Lei Maria Eduarda: Projeto cria regras para rope jumping, bungee e rapel após morte de jovem
Um projeto de lei em tramitação na Câmara dos Deputados busca estabelecer regras específicas para a realização de esportes de aventura no Brasil.
Protocolado pelo deputado federal Capitão Alden (PL), o PL 3099/2026 recebeu o nome de Lei Maria Eduarda Rodrigues de Freitas, em referência à jovem de 21 anos que morreu após um acidente durante a prática de rope jumping em Limeira, no interior paulista. Se aprovado, o texto passará a valer 180 dias após sua publicação.
A iniciativa surge em um momento de discussão sobre os protocolos de segurança adotados nesse tipo de atividade.
O que a medida exige?
A proposta promove alterações na Lei Geral do Esporte e estabelece uma série de obrigações para empresas e organizadores que atuam comercialmente com esportes de aventura. Entre as exigências estão a presença de um responsável técnico habilitado, a implementação de planos de gerenciamento de riscos, a realização de inspeções periódicas nos equipamentos e a contratação de seguros de responsabilidade civil e de acidentes pessoais para os participantes.
Outro ponto previsto no projeto é a adoção obrigatória da chamada dupla verificação independente. Nesse modelo, a autorização para saltos ou descidas só poderá ocorrer após a conferência formal de pelo menos dois operadores diferentes, que deverão confirmar a correta instalação dos sistemas de segurança.

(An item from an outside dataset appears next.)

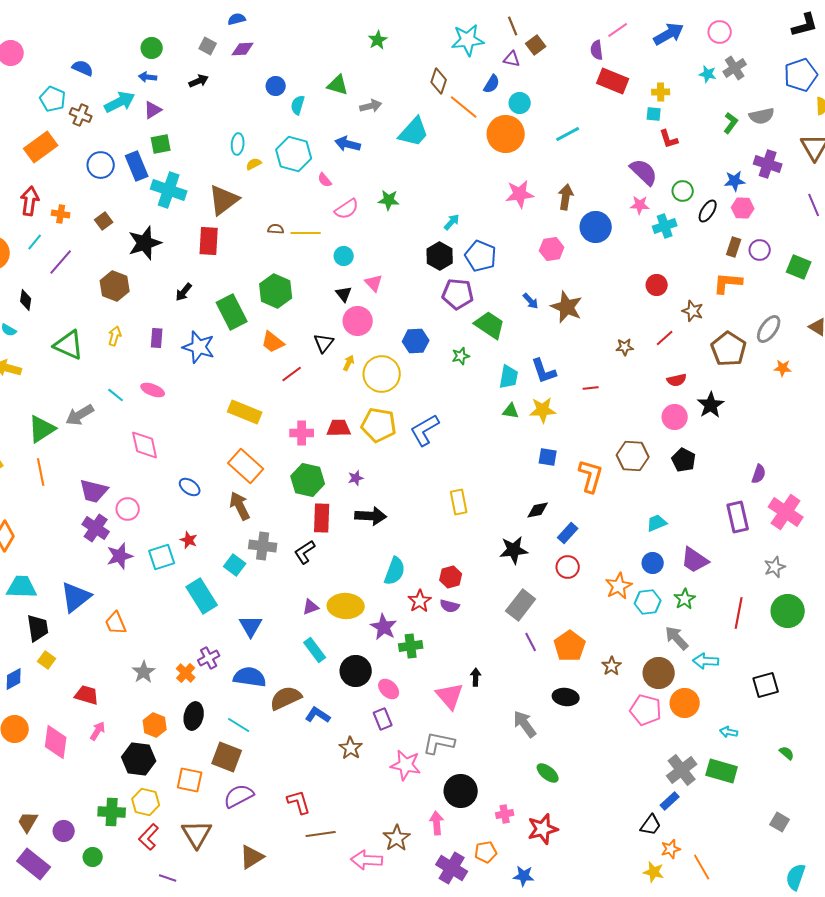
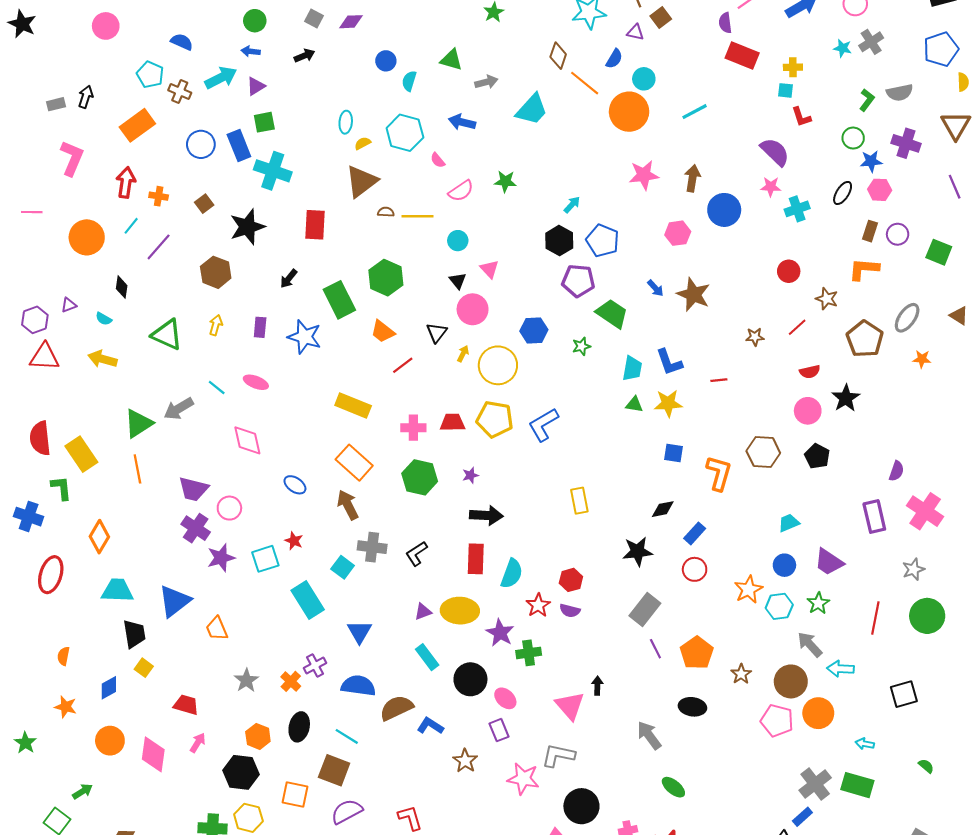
green circle: (683, 191) -> (853, 138), moved
brown triangle: (224, 200) -> (362, 181), moved
red rectangle: (322, 518) -> (476, 559), moved

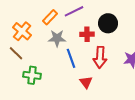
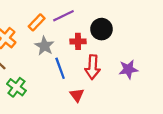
gray star: (57, 38) -> (44, 46), turned 30
green cross: (32, 75) -> (16, 87), turned 30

O registro desse procedimento deverá ser mantido em arquivo pelo período de cinco anos.
O texto também determina que cordas, cabos, ancoragens e outros equipamentos utilizados nas atividades tenham certificação do Inmetro. Nos casos em que não houver regulamentação nacional específica, os materiais deverão seguir padrões técnicos internacionais reconhecidos. A operação das atividades também dependerá da obtenção do Auto de Vistoria do Corpo de Bombeiros (AVCB) ou documento equivalente.
Pela proposta, os participantes deverão receber informações prévias sobre os riscos envolvidos em cada atividade. O projeto ainda estabelece que acidentes com morte ou lesão grave sejam comunicados às autoridades competentes em até 24 horas, com a preservação do local para a realização de perícias.
Na justificativa apresentada, o parlamentar afirma que a expansão dos esportes de aventura no país ocorreu sem a criação de mecanismos específicos de fiscalização e controle. O descumprimento das regras previstas poderá gerar sanções administrativas, além de responsabilização nas esferas civil e penal.